If Pentecost has anything at all to do with Shavuot, then perhaps the purpose of the Church has something to do with the Torah, especially in its summary forms, the Ten Commandments, the Great Commandment, and the one that is like it. “The rest,” as Rabbi Hillel, is said to have said, "is commentary. Go and learn it."(Talmud Shabbat 31a) If that is the case then the text that offers the most pointed and emphatic commentary must be Deuteronomy 16:20, צֶ֥דֶק צֶ֖דֶק תִּרְדֹּ֑ף, "Justice, justice you shall seek."
We might have known. We might have known from the story of Ruth. We might have known from the selection from the prophet Joel that Stephen took as his sermon text on Pentecost. Look at what Joel does in this short passage. He lifts up ancient divisions in humanity, those that seem to plague us at all times. When he says that the Spirit will be poured out, he deliberately includes sons and daughters. Maleness and femaleness are no longer categories to which the Spirit is bound. Joel deliberately includes the young and the old. Generations, as different as their outlooks and experiences might be, are no longer categories to which the Spirit is bound.
And, to add to that, the outpouring of the Spirit is no longer bound to the divisions of language and culture. The long list that Ken read--and bless his heart, this is the hardest reading of the year!--is no longer a list that bars or privileges anyone when it comes to God's love.

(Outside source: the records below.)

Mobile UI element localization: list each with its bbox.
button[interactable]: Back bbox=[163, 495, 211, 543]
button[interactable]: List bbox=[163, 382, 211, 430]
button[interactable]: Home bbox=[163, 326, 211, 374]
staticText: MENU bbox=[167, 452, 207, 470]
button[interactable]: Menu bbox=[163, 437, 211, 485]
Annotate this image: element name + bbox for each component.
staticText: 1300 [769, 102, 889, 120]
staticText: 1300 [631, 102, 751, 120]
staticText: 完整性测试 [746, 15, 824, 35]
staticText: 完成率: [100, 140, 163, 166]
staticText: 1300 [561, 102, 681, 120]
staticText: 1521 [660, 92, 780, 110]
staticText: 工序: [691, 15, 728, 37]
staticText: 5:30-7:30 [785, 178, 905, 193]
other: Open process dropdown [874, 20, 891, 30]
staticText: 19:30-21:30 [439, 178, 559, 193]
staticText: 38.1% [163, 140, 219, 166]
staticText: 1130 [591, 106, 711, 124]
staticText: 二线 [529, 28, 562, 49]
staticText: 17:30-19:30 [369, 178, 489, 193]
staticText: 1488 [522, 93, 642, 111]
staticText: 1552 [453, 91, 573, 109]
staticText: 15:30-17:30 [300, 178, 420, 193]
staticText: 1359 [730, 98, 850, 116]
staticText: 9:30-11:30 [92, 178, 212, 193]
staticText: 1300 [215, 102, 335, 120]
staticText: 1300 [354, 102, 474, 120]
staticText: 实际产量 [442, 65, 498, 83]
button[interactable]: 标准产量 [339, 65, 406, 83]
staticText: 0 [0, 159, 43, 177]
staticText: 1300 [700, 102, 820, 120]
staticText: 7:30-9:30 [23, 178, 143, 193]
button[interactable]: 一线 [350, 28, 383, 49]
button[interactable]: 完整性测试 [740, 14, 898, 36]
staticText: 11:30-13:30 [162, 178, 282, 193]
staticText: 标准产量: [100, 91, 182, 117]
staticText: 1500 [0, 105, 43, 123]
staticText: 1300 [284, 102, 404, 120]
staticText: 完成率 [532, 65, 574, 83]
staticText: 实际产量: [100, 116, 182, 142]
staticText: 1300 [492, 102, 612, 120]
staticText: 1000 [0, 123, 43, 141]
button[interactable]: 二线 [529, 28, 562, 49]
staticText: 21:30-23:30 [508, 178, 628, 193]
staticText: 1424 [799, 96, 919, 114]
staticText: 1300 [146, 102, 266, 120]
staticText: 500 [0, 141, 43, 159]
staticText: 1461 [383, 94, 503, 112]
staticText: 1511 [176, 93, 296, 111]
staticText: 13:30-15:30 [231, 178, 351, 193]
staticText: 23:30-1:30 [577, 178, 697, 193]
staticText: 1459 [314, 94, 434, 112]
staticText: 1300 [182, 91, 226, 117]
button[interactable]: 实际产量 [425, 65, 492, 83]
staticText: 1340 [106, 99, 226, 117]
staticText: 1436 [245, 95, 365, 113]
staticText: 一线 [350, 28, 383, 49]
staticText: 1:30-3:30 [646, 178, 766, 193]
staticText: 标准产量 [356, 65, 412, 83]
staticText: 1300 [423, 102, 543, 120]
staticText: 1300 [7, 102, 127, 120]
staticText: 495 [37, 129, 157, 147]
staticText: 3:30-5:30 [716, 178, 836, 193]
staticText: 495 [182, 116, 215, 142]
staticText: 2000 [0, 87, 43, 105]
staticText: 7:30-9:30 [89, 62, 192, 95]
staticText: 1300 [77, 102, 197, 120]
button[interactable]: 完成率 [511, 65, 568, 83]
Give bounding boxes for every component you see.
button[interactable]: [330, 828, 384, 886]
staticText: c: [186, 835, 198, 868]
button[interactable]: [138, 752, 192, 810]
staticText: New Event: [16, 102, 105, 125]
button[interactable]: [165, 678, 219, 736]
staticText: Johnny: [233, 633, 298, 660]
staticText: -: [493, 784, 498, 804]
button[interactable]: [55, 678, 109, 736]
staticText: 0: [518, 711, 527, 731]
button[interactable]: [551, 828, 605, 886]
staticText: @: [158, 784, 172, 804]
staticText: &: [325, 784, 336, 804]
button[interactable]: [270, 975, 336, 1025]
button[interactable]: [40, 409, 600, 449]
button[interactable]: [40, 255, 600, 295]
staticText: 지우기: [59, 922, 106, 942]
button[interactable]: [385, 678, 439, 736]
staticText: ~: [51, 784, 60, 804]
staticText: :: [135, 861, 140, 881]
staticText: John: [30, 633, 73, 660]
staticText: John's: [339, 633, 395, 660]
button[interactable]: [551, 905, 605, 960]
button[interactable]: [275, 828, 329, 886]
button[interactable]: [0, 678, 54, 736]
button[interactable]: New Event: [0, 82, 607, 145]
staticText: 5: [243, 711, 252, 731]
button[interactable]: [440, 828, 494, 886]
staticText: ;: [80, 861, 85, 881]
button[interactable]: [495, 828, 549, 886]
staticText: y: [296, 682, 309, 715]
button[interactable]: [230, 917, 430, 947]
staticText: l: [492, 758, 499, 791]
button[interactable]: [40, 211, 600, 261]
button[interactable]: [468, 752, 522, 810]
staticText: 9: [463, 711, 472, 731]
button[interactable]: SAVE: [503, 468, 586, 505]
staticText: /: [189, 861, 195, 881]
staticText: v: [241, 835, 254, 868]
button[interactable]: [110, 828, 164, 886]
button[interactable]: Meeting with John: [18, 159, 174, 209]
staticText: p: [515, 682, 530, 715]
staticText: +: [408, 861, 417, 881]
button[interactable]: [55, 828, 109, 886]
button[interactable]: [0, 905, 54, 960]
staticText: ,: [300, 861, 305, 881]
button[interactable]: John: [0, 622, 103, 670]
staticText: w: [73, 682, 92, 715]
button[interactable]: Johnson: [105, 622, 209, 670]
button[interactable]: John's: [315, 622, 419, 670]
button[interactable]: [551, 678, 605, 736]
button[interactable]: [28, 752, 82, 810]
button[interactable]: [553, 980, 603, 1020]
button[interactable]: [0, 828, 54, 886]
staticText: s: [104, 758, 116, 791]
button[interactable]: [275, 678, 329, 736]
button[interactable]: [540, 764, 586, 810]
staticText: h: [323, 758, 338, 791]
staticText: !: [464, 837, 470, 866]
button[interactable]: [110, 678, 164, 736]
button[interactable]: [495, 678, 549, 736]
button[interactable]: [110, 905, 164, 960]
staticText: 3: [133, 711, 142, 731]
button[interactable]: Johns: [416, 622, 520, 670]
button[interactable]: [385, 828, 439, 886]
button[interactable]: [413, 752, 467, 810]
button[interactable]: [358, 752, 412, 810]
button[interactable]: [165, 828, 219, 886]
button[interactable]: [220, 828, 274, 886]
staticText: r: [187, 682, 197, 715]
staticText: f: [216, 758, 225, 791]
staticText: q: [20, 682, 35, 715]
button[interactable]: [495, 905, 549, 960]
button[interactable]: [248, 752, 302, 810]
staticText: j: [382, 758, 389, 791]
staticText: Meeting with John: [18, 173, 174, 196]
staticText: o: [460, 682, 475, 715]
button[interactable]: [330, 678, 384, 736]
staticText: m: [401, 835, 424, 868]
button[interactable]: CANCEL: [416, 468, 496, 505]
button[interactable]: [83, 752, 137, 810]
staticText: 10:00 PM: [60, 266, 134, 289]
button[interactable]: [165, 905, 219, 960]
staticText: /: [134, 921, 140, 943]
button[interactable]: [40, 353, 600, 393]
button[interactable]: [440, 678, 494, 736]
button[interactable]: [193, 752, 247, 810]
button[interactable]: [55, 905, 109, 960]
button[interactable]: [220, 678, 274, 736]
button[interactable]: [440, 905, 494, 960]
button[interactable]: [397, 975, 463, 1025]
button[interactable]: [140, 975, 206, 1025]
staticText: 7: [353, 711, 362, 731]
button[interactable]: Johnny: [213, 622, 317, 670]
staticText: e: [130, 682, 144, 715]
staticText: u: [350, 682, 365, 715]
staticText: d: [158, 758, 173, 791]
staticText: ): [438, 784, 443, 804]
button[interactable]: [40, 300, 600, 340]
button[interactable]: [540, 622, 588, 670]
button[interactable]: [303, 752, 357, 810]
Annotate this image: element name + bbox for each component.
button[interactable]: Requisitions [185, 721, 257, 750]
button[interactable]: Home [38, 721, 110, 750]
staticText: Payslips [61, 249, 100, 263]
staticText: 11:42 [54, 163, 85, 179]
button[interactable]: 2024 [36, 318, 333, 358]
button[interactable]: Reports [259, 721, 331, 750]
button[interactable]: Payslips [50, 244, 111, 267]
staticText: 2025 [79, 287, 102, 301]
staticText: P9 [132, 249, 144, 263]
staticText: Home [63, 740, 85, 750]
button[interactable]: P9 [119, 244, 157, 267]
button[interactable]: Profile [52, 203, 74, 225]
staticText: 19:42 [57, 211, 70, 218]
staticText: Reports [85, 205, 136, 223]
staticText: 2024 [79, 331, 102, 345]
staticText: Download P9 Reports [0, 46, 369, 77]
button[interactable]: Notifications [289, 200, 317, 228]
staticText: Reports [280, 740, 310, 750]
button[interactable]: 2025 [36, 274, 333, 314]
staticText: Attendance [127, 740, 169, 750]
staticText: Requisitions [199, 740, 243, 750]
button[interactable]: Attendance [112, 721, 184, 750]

Joel is right to go on to talk about the day when the sun turns dark and the moon shines red. Dissolving the categories of male and female, of young and old, of American and non-American is a world-shattering event. The world as people have fashioned it, the interior world that we take for granted, the socially-constructed world that gives some of us advantages over the rest of us lives on borrowed time. The Church is born as a foreshadowing of the new world that will emerge from the ashes of the old one. It is a first attempt to fashion a world characterized not by the divisions that we are so fond of, but by justice and peace. It is, as a number of early theologians declared, a third ethnos, a third people, that is neither gentile nor Jew, but something different, something new. That community that seeks justice is what we celebrate and commemorate today.
Today, Emma, we confirm you in this community. That is, we strengthen the bonds of allegiance and love that bind you and us together. That is, we together make them more firm, we con-firm them. Like us, from this moment on you will be publicly identified with the Church's purpose; together with us you will seek justice; and, together with us you will seek to be God's presence in the world.
That not only seems like a lot to load onto the shoulders of one young woman, it is a lot. It's far too much, really, if you were to attempt to do it alone. I don't doubt that your generation will make steps in the seeking of justice that mine has been unable or unwilling to do. But we will encourage you. We will be encouraged by you. You don't have to do it alone.
And more than this, the Spirit is still here just as on that day in Jerusalem so very long ago. The Spirit of Jesus is quite alive. It moves among us, but it will not be restrained by us. We give it freely to you. But the Spirit doesn't wait for us. It is there around you and within you, to make you strong, to give you a clearer vision of God's dream, to give you the power to become a place in the world where people may see the love of God at work.
So, may God the Spirit work within you and all of us so that the love of God, revealed to us through Jesus Christ, may transform you, and all of us, and our world, that we may come to live together as a part of God's dream come to life among us. Amen.